▸ Records for processing
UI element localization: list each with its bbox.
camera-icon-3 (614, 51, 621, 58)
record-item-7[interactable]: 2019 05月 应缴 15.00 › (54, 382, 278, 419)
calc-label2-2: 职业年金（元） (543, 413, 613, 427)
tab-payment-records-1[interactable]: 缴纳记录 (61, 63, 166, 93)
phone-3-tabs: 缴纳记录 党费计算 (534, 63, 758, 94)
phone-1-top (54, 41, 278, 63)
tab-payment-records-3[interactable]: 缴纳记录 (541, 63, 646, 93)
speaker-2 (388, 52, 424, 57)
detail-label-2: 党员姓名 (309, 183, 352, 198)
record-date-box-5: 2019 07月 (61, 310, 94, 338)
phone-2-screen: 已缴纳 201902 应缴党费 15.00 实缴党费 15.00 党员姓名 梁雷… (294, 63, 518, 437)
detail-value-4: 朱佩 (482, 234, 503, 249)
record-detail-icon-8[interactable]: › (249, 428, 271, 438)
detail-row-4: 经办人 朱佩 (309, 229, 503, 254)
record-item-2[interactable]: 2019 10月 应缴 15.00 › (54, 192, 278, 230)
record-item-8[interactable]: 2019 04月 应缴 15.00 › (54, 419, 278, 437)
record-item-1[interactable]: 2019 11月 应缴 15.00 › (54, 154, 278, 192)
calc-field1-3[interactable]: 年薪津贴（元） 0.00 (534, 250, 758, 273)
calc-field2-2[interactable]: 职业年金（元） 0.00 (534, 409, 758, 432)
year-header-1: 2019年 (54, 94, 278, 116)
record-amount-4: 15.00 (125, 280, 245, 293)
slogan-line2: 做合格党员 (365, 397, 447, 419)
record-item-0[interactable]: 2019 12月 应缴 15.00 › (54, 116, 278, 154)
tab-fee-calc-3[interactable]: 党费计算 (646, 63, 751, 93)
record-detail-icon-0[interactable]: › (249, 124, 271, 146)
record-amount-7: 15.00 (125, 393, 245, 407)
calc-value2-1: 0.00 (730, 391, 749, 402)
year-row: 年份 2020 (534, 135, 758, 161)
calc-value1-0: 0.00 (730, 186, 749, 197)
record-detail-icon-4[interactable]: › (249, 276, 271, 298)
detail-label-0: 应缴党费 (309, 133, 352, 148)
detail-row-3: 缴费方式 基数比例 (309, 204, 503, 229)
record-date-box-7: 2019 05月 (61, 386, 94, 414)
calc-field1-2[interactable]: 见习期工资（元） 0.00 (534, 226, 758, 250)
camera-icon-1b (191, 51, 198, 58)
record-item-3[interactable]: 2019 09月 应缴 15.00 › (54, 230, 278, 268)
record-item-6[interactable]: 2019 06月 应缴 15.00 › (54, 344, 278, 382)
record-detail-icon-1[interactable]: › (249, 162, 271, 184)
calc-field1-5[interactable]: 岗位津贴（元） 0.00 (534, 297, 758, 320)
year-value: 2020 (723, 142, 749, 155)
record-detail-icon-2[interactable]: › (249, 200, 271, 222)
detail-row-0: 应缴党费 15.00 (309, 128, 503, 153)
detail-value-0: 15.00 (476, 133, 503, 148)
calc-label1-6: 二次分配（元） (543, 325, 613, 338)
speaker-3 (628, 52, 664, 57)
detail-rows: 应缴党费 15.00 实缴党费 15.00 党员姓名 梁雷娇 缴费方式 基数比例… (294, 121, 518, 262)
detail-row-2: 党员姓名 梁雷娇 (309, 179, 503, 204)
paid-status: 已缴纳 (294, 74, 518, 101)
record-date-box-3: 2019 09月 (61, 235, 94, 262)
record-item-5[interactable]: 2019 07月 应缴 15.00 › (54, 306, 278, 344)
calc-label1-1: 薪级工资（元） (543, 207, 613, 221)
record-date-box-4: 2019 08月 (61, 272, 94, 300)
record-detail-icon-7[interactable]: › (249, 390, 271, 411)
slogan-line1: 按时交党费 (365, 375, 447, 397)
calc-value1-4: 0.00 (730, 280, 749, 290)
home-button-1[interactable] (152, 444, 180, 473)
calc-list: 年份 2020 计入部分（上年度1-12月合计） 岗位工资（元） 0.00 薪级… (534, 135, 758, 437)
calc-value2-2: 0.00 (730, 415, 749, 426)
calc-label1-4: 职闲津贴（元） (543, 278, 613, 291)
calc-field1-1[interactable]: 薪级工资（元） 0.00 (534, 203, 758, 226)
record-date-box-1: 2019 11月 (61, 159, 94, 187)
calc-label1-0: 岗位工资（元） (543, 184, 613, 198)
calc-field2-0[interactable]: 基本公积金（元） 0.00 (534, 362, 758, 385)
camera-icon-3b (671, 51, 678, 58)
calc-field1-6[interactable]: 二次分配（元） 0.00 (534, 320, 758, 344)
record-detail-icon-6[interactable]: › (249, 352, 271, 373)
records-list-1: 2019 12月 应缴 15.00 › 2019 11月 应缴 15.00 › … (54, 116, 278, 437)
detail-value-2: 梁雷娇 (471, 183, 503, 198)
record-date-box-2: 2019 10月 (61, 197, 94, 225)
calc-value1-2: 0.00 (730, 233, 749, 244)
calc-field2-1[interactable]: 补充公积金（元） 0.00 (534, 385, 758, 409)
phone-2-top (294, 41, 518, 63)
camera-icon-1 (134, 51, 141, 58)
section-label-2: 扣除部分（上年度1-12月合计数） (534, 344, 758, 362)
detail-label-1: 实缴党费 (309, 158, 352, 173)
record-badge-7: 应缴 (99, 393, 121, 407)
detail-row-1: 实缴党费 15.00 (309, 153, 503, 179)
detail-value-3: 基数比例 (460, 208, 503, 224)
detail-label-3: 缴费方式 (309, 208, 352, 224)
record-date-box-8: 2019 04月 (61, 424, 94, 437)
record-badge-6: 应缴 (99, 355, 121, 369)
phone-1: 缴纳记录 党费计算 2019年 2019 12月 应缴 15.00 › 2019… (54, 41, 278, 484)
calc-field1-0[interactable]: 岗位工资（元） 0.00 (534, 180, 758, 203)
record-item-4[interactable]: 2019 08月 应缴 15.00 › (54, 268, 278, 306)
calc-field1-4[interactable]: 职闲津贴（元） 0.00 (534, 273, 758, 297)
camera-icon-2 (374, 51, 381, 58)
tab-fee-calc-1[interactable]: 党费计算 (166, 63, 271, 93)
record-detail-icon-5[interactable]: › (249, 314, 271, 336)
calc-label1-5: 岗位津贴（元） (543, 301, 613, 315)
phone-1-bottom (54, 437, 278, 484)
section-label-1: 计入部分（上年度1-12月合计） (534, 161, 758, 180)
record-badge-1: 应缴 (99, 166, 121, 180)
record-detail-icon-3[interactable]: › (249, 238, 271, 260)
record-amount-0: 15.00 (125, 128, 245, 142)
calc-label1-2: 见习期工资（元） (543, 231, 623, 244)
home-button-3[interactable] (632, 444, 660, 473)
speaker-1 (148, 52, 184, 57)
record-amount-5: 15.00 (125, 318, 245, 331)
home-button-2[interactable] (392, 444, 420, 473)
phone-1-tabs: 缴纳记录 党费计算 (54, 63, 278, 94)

▸ What you have to do
Wherever the string "item" appears in the entries above, return the line it appears on.

▸ Answer to this exercise
record-item-7[interactable]: 2019 05月 应缴 15.00 › (54, 382, 278, 419)
record-item-2[interactable]: 2019 10月 应缴 15.00 › (54, 192, 278, 230)
record-item-8[interactable]: 2019 04月 应缴 15.00 › (54, 419, 278, 437)
record-item-1[interactable]: 2019 11月 应缴 15.00 › (54, 154, 278, 192)
record-item-0[interactable]: 2019 12月 应缴 15.00 › (54, 116, 278, 154)
record-item-3[interactable]: 2019 09月 应缴 15.00 › (54, 230, 278, 268)
record-item-6[interactable]: 2019 06月 应缴 15.00 › (54, 344, 278, 382)
record-item-5[interactable]: 2019 07月 应缴 15.00 › (54, 306, 278, 344)
record-item-4[interactable]: 2019 08月 应缴 15.00 › (54, 268, 278, 306)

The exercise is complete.